To a remarkable extent the filmscript of Tender is the Night, which Malcolm Lowry wrote in 1949-50 with the help of Margerie Bonner Lowry, is less an adaptation of F. Scott Fitzgerald's novel than an extension of Lowry's own fiction. As Miguel Mota and Paul Tiessen show, Malcolm Lowry's script contains important passages which are really "cinematic" restatements of parts of Lowry's novel Lunar Caustic, and of short stories such as "Through the Panama" and "Strange Comfort Afforded by the Profession."
The editors note also the many direct and indirect allusions to elements from Lowry's master-work, Under the Volcano (1947), a novel that is regarded by many critics as one of the most "cinematic" prose works of the twentieth century. A close study of the text reveals that Lowry took on the Tender is the Night project partly as a means of reopening his Under the Volcano narrative, of re-exploring its plot and problems and its characters and themes, and of carrying as far as possible the "cinematic" style he had begun to examine in that work.
Lowry's Tender is the Night manuscript is important, then, not only as a completed, 455-page text in its own right but also as a text having a direct bearing on Lowry's own reading of Under the Volcano and of his sense of artistic direction after that work. Indeed, the editors consider the significance of the filmscript as a key - hitherto almost entirely overlooked - to understanding his projected multiple volume work, The Voyage That Never Ends.
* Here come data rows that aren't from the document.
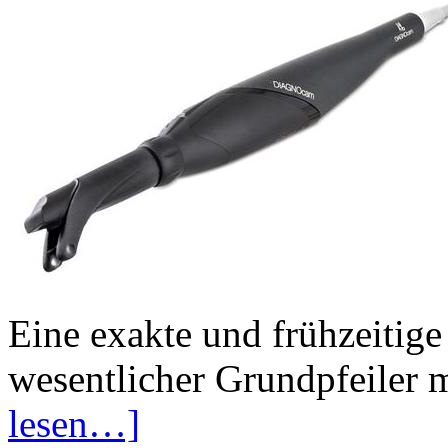
Eine exakte und frühzeitige 
wesentlicher Grundpfeiler
lesen…]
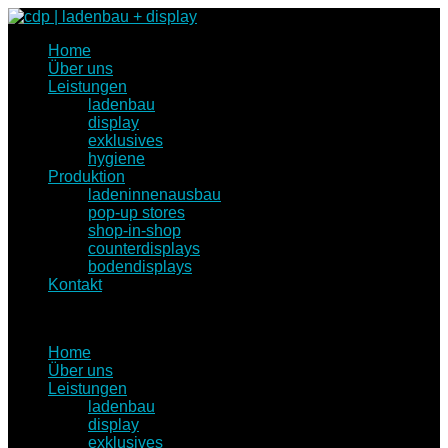
Home
Über uns
Leistungen
ladenbau
display
exklusives
hygiene
Produktion
ladeninnenausbau
pop-up stores
shop-in-shop
counterdisplays
bodendisplays
Kontakt
Home
Über uns
Leistungen
ladenbau
display
exklusives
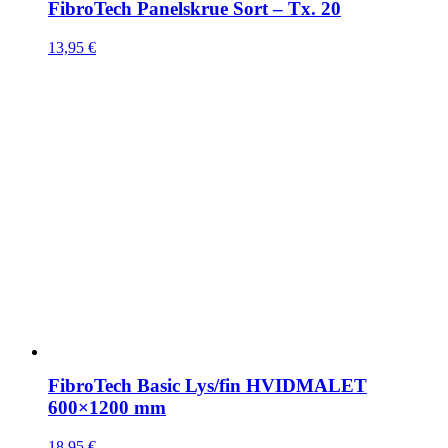
FibroTech Panelskrue Sort – Tx. 20
13,95
€
FibroTech Basic Lys/fin HVIDMALET
600×1200 mm
18,95
€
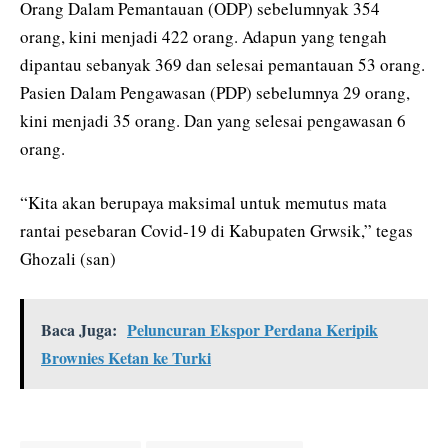
Orang Dalam Pemantauan (ODP) sebelumnyak 354
orang, kini menjadi 422 orang. Adapun yang tengah
dipantau sebanyak 369 dan selesai pemantauan 53 orang.
Pasien Dalam Pengawasan (PDP) sebelumnya 29 orang,
kini menjadi 35 orang. Dan yang selesai pengawasan 6
orang.
“Kita akan berupaya maksimal untuk memutus mata
rantai pesebaran Covid-19 di Kabupaten Grwsik,” tegas
Ghozali (san)
Baca Juga:
Peluncuran Ekspor Perdana Keripik
Brownies Ketan ke Turki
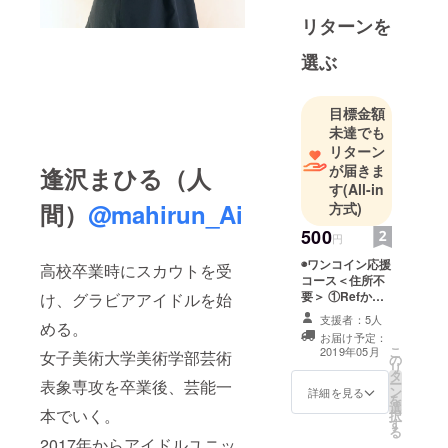
校に通って
リターンを
きたグラビ
アアイドル
選ぶ
として活
動、のちに
目標金額
セルフプロ
未達でも
デュースで
リターン
Refというア
が届きま
逢沢まひる（人
す
(All-in
イドルユ
間）
@mahirun_Ai
方式)
ニットを立
ち上げまし
500
円
た。
◉ワンコイン応援
高校卒業時にスカウトを受
1994年3月2
コース＜住所不
要＞ ①Refから
け、グラビアアイドルを始
日生まれ。
お礼メール ②
支援者：5人
白百合学園
める。
ミュージックビ
お届け予定：
小〜高卒。
デオにお名前ク
こ
2019年05月
女子美術大学美術学部芸術
の
レジット ※クレ
女子美術大
リ
タ
ジットに掲載す
ー
表象専攻を卒業後、芸能一
学芸術学部
ン
るお名前（HN
詳細を見る
を
選
可）をお伝えく
美術学科芸
本でいく。
択
す
ださい。
術表象専攻
る
2017年からアイドルユニッ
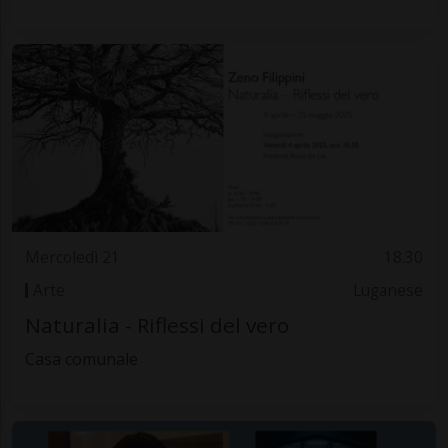
Mercoledì 21
18.30
Arte
Luganese
Naturalia - Riflessi del vero
Casa comunale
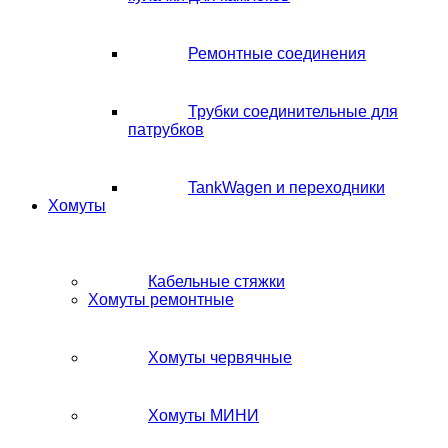
Ремонтные соединения
Трубки соединительные для
патрубков
TankWagen и переходники
Хомуты
Кабельные стяжки
Хомуты ремонтные
Хомуты червячные
Хомуты МИНИ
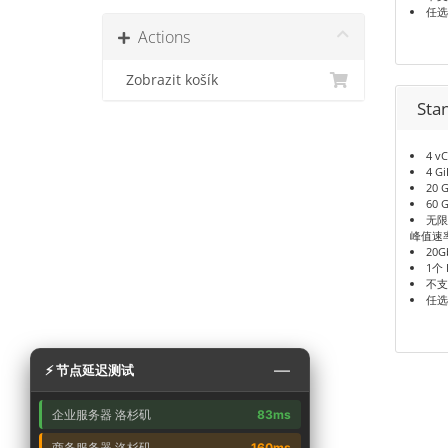
任选
Actions
Zobrazit košík
Sta
4 v
4 G
20 
60 
无限
峰值速
20G
1个 
不支
任选
—
⚡ 节点延迟测试
企业服务器 洛杉矶
83ms
商务服务器 洛杉矶
160ms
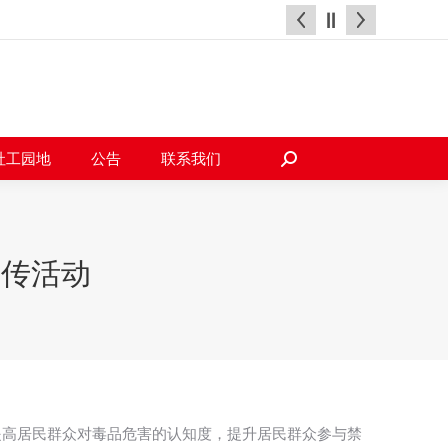
天地
社工园地
公告
联系我们
搜
索：
社工园地
公告
联系我们
搜
索：
宣传活动
提高居民群众对毒品危害的认知度，提升居民群众参与禁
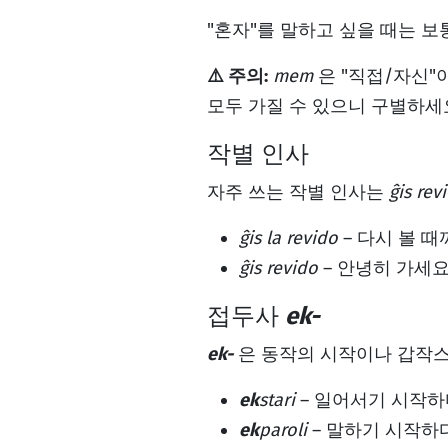
"혼자"를 말하고 싶을 때는 보
⚠️ 주의:
mem
은 "직접/자신"
모두 가질 수 있으니 구별하세
작별 인사
자주 쓰는 작별 인사는
ĝis rev
ĝis la revido
– 다시 볼 때
ĝis revido
– 안녕히 가세요
접두사
ek-
ek-
은 동작의 시작이나 갑작스
ek
stari
– 일어서기 시작하
ek
paroli
– 말하기 시작하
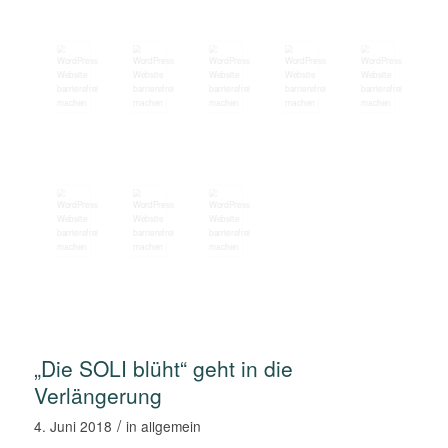
„Die SOLI blüht“ geht in die
Verlängerung
/
4. Juni 2018
in
allgemein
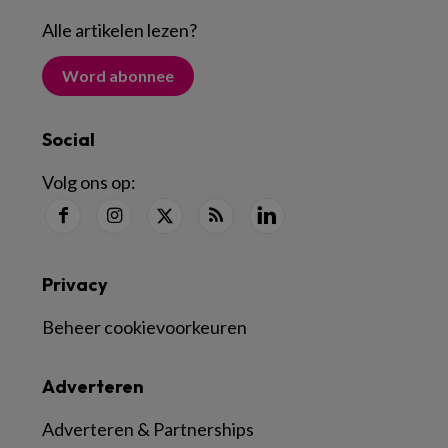
Alle artikelen lezen
?
Word abonnee
Social
Volg ons op:
Privacy
Beheer cookievoorkeuren
Adverteren
Adverteren & Partnerships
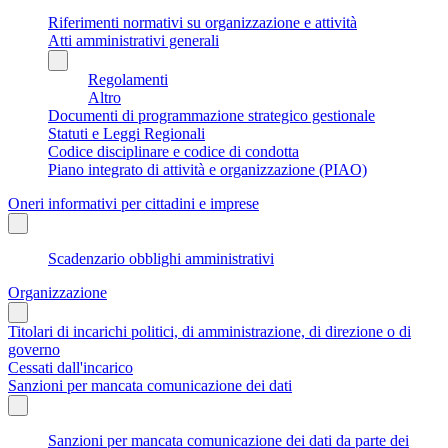
Riferimenti normativi su organizzazione e attività
Atti amministrativi generali
Regolamenti
Altro
Documenti di programmazione strategico gestionale
Statuti e Leggi Regionali
Codice disciplinare e codice di condotta
Piano integrato di attività e organizzazione (PIAO)
Oneri informativi per cittadini e imprese
Scadenzario obblighi amministrativi
Organizzazione
Titolari di incarichi politici, di amministrazione, di direzione o di
governo
Cessati dall'incarico
Sanzioni per mancata comunicazione dei dati
Sanzioni per mancata comunicazione dei dati da parte dei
This scholarly edition of Lowry's script presents 38 passages of varying length - from less than one page to over 100 pages - in which Lowry writes with a freedom and creativity that lead to a text narratively and stylistically quite separate and distinct from Fitzgerald's original. It excludes passages where Lowry adheres more or less slavishly, at 37 intervals, to Fitzgeralds' novel, though it provides brief narrative summaries of and comments on those omitted sections.
Lowry's achievement in his filmscript demonstrates the nature of his life-long commitment to and extensive knowledge of the international cinema from the 1910s to the 1950s and also the nature of his view of the novelist's responsibility to participate in the development of film as an art.
The script also illustrates Lowry's relationship with F. Scott Fitzgerald as one in a series of literary kinships, and as the editors point out, the work becomes a criticism and analysis of both Fitzgerald's novel and of Fitzgerald himself.
Miguel Mota (editor) is a doctoral candidate in the Department of English at Queen's University and co-editor, with Paul Tiessen, of a series of manuscripts by Lowry's friend, novelist, and radio-dramatist, Gerald Noxon. Paul Tiessen (editor) is a professor in the Department of English and the co-ordinator of communication studies at Wilfrid Laurier University. He is also editor of The Malcolm Lowry Review.
This volume is an important addition to the published Lowry canon, exposing a major link between his cinematically conceived masterpiece and the montage and experimentalism of his late fiction.
Hollywood's loss is our gain. Lowry has written a movie-novel rather than a shooting script for a movie. It is breathtaking prose, a fascinating mixture of Russian montage, German expressionism, and music by Bix Beiderbecke.
The screenplay is crammed with luscious detail about Paris, New York, a French freighter at sea, the beach at Antibes. Lowry's style, freshly honed on the Dantesque bulk of his greatest novel, is so visual it situates us directly in the midst of a three-dimensional whirl of activity.